Cindy pun punya keyakinan yang sama. “Kalau katakanlah dari lima persyaratan gue enggak bisa memenuhi dua aja, gue langsung skip karena pasti percuma ngasih lamaran, enggak akan diundang interviu juga. Apalagi kalau yang dicari kudu bisa ini-itu, yang menurut gue gila, elo bisa kasih gaji berapa? Kerjaan dua atau tiga orang, tapi elo mau digarap satu orang aja,” ujarnya.

Bagi pencari kerja, Samuel mendorong agar mereka tidak putus asa ketika mendapati diri berada dalam situasi ini. Pilihannya adalah antara tetap percaya diri untuk melamar atau mencari lowongan lain.

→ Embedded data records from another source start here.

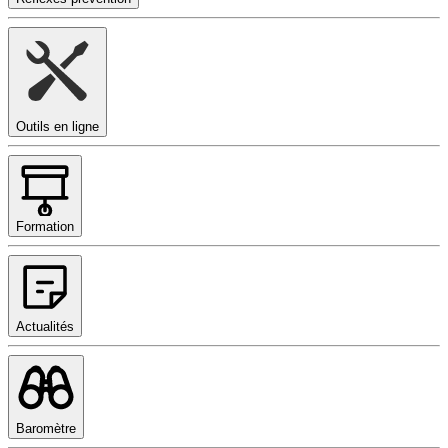
Outils en ligne
Formation
Actualités
Baromètre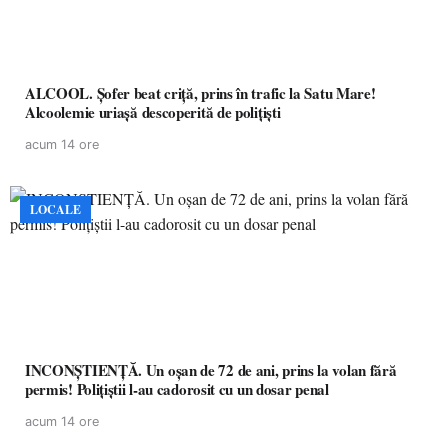
ALCOOL. Șofer beat criță, prins în trafic la Satu Mare!
Alcoolemie uriașă descoperită de polițiști
acum 14 ore
LOCALE
INCONȘTIENȚĂ. Un oșan de 72 de ani, prins la volan fără
permis! Polițiștii l-au cadorosit cu un dosar penal
acum 14 ore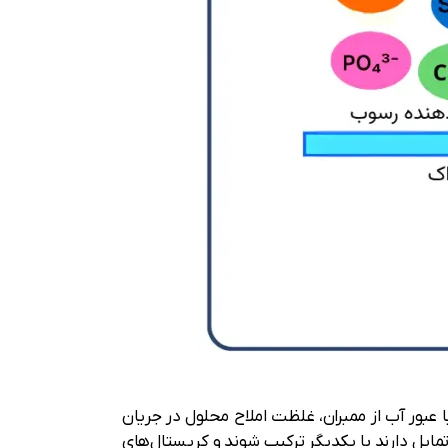
با عبور آب از ممبران، غلظت املاح محلول در جریان
مایل دارند با یکدیگر ترکیب شوند و کریستال‌های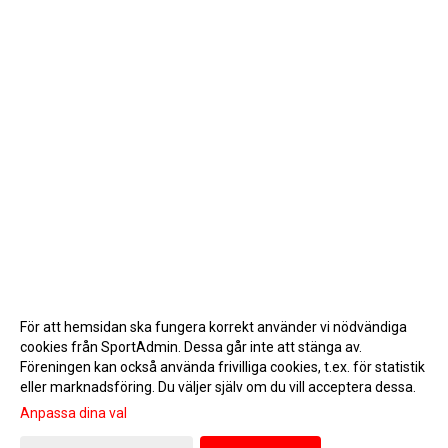
För att hemsidan ska fungera korrekt använder vi nödvändiga
cookies från SportAdmin. Dessa går inte att stänga av.
Föreningen kan också använda frivilliga cookies, t.ex. för statistik
eller marknadsföring. Du väljer själv om du vill acceptera dessa.
Anpassa dina val
Cookie-inställningar
Gå till Webbversion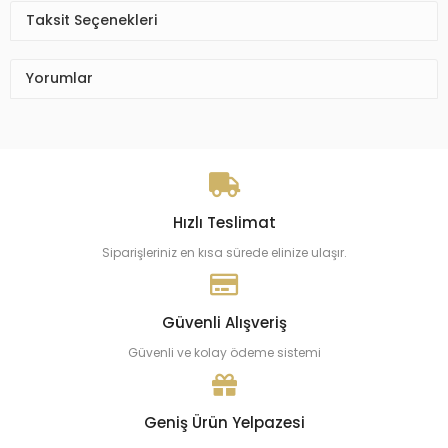
Taksit Seçenekleri
Yorumlar
Hızlı Teslimat
Siparişleriniz en kısa sürede elinize ulaşır.
Güvenli Alışveriş
Güvenli ve kolay ödeme sistemi
Geniş Ürün Yelpazesi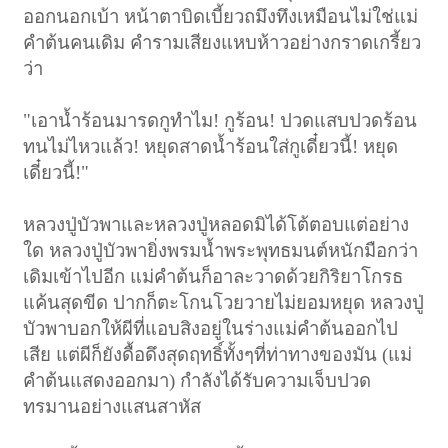
ออกนอกเบ้า หน้าตาบิดเบี้ยวถมึงทึงเหมือนไม่ใช่แม่
คำต้นคนเดิม คำรามเสียงแหบห้าวอย่างกราดเกรี้ยว
ว่า
"เอาน้ำร้อนมารดกูทำไม! กูร้อน! ปวดแสบปวดร้อน
ทนไม่ไหวแล้ว! หยุดสาดน้ำร้อนใส่กูเดี๋ยวนี้! หยุด
เดี๋ยวนี้!"
หลวงปู่บัวพาและหลวงปู่หลอดมิได้โต้ตอบแต่อย่าง
ใด หลวงปู่บัวพายิ่งพรมน้ำพระพุทธมนต์หนักมือกว่า
เดิมเข้าไปอีก แม่คำต้นก็อาละวาดด้วยกิริยาโกรธ
แค้นสุดขีด ปากก็ตะโกนโวยวายไม่ยอมหยุด หลวงปู่
บัวพาบอกให้ผีที่แอบสิงอยู่ในร่างแม่คำต้นออกไป
เสีย แต่ผีก็ยังดื้อดึงสุดฤทธิ์ทั้งๆที่ท่าทางของมัน (แม่
คำต้นแสดงออกมา) กำลังได้รับความเจ็บปวด
ทรมานอย่างแสนสาหัส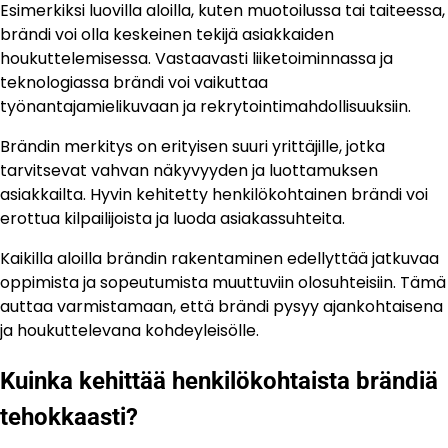
Esimerkiksi luovilla aloilla, kuten muotoilussa tai taiteessa,
brändi voi olla keskeinen tekijä asiakkaiden
houkuttelemisessa. Vastaavasti liiketoiminnassa ja
teknologiassa brändi voi vaikuttaa
työnantajamielikuvaan ja rekrytointimahdollisuuksiin.
Brändin merkitys on erityisen suuri yrittäjille, jotka
tarvitsevat vahvan näkyvyyden ja luottamuksen
asiakkailta. Hyvin kehitetty henkilökohtainen brändi voi
erottua kilpailijoista ja luoda asiakassuhteita.
Kaikilla aloilla brändin rakentaminen edellyttää jatkuvaa
oppimista ja sopeutumista muuttuviin olosuhteisiin. Tämä
auttaa varmistamaan, että brändi pysyy ajankohtaisena
ja houkuttelevana kohdeyleisölle.
Kuinka kehittää henkilökohtaista brändiä
tehokkaasti?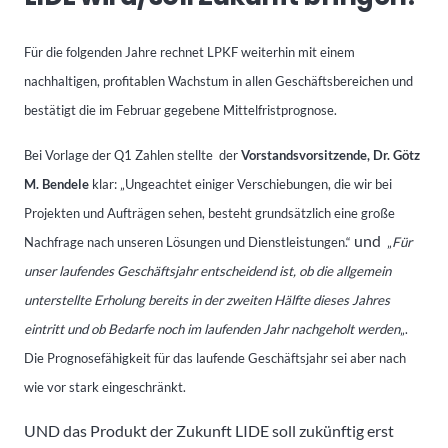
Für die folgenden Jahre rechnet LPKF weiterhin mit einem
nachhaltigen, profitablen Wachstum in allen Geschäftsbereichen und
bestätigt die im Februar gegebene Mittelfristprognose.
Bei Vorlage der Q1 Zahlen stellte
der
Vorstandsvorsitzende, Dr. Götz
M. Bendele
klar: „Ungeachtet einiger Verschiebungen, die wir bei
Projekten und Aufträgen sehen, besteht grundsätzlich eine große
und
Nachfrage nach unseren Lösungen und Dienstleistungen.“
„
Für
unser laufendes Geschäftsjahr entscheidend ist, ob die allgemein
unterstellte Erholung bereits in der zweiten Hälfte dieses Jahres
eintritt und ob Bedarfe noch im laufenden Jahr nachgeholt werden
„.
Die Prognosefähigkeit für das laufende Geschäftsjahr sei aber nach
wie vor stark eingeschränkt.
UND das Produkt der Zukunft LIDE soll zukünftig erst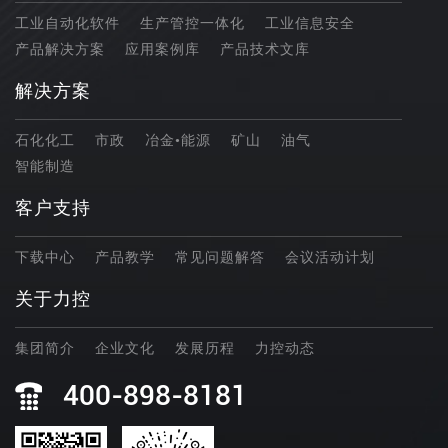
工业自动化软件
生产管控一体化
工业信息安全
产品解决方案
应用案例库
产品技术文库
解决方案
石化化工
市政
冶金•能源
矿山
油气
智能制造
客户支持
下载中心
产品教学
常见问题解答
会议活动计划
关于力控
集团简介
企业文化
发展历程
力控动态
400-898-8181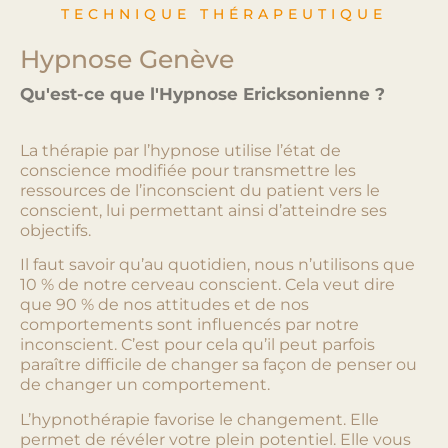
TECHNIQUE THÉRAPEUTIQUE
Hypnose Genève
Qu'est-ce que l'Hypnose Ericksonienne ?
La thérapie par l’hypnose utilise l’état de
conscience modifiée pour transmettre les
ressources de l’inconscient du patient vers le
conscient, lui permettant ainsi d’atteindre ses
objectifs.
Il faut savoir qu’au quotidien, nous n’utilisons que
10 % de notre cerveau conscient. Cela veut dire
que 90 % de nos attitudes et de nos
comportements sont influencés par notre
inconscient. C’est pour cela qu’il peut parfois
paraître difficile de changer sa façon de penser ou
de changer un comportement.
L’hypnothérapie favorise le changement. Elle
permet de révéler votre plein potentiel. Elle vous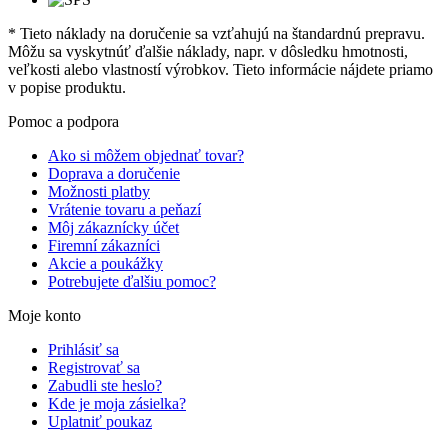
* Tieto náklady na doručenie sa vzťahujú na štandardnú prepravu.
Môžu sa vyskytnúť ďalšie náklady, napr. v dôsledku hmotnosti,
veľkosti alebo vlastností výrobkov. Tieto informácie nájdete priamo
v popise produktu.
Pomoc a podpora
Ako si môžem objednať tovar?
Doprava a doručenie
Možnosti platby
Vrátenie tovaru a peňazí
Môj zákaznícky účet
Firemní zákazníci
Akcie a poukážky
Potrebujete ďalšiu pomoc?
Moje konto
Prihlásiť sa
Registrovať sa
Zabudli ste heslo?
Kde je moja zásielka?
Uplatniť poukaz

Tidak diterima oleh suatu entitas pemberi kerja tidak lantas menjadikan seseorang sebagai manusia gagal.

“Kalau kamu cari kerja, kalau enggak lolos juga enggak apa-apa lho,” kata dia. “Bisa jadi karena memang enggak cocok.”

Sementar untuk praktisi HRD lain agar terhindar dari olok-olok netizen karena dianggap mencari calon karyawan palugada (atau malah diejek “pencari romusha”), Samuel menyarankan perlunya memperluas wawasan dan meningkatkan komunikasi dengan user.

“Dia harus paham dulu apa yang dicari sama user, baru dia bisa bilang ‘iya ada orang kayak gitu gue bisa cariin’ atau ‘enggak, elo ngawur, enggak ada manusia sehebat itu’,” tandasnya.